_Records shown_
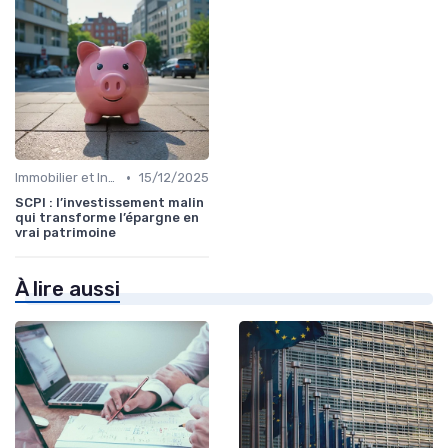
•
Immobilier et Investissements Locatifs
15/12/2025
SCPI : l’investissement malin
qui transforme l’épargne en
vrai patrimoine
À lire aussi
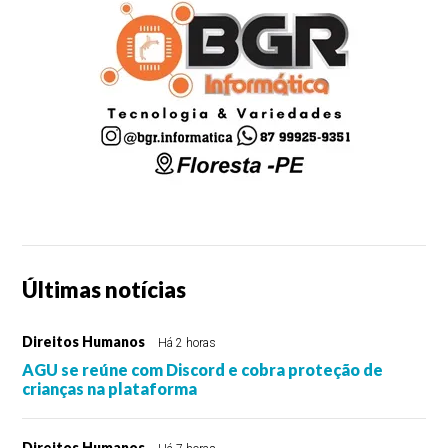
Últimas notícias
Direitos Humanos
Há 2 horas
AGU se reúne com Discord e cobra proteção de
crianças na plataforma
Direitos Humanos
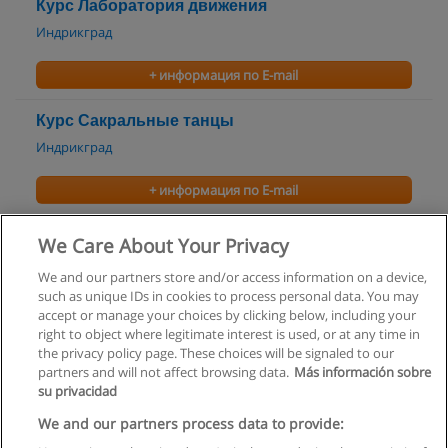
Курс Лаборатория движения
Индрикград
+ информация по E-mail
Курс Сакральные танцы
Индрикград
+ информация по E-mail
Курс Танго
We Care About Your Privacy
Индрикград
We and our partners store and/or access information on a device,
such as unique IDs in cookies to process personal data. You may
+ информация по E-mail
accept or manage your choices by clicking below, including your
right to object where legitimate interest is used, or at any time in
the privacy policy page. These choices will be signaled to our
partners and will not affect browsing data.
Más información sobre
su privacidad
Правила пользования
We and our partners process data to provide:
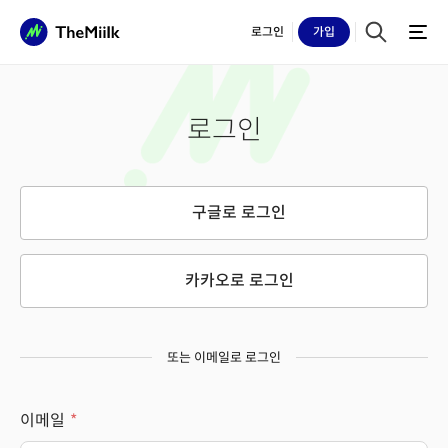
로그인
가입
로그인
구글로 로그인
카카오로 로그인
또는 이메일로 로그인
이메일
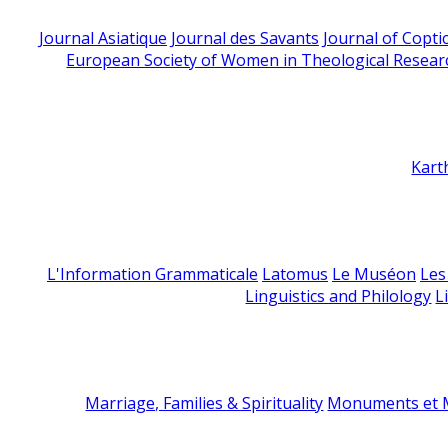
Journal Asiatique
Journal des Savants
Journal of Copti
European Society of Women in Theological Resear
Kart
L'Information Grammaticale
Latomus
Le Muséon
Les
Linguistics and Philology
L
Marriage, Families & Spirituality
Monuments et M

_Assigned task_
Work out how many lines of the data hold the string "Курс". Reply with that number alone.

_Response to the exercise_
3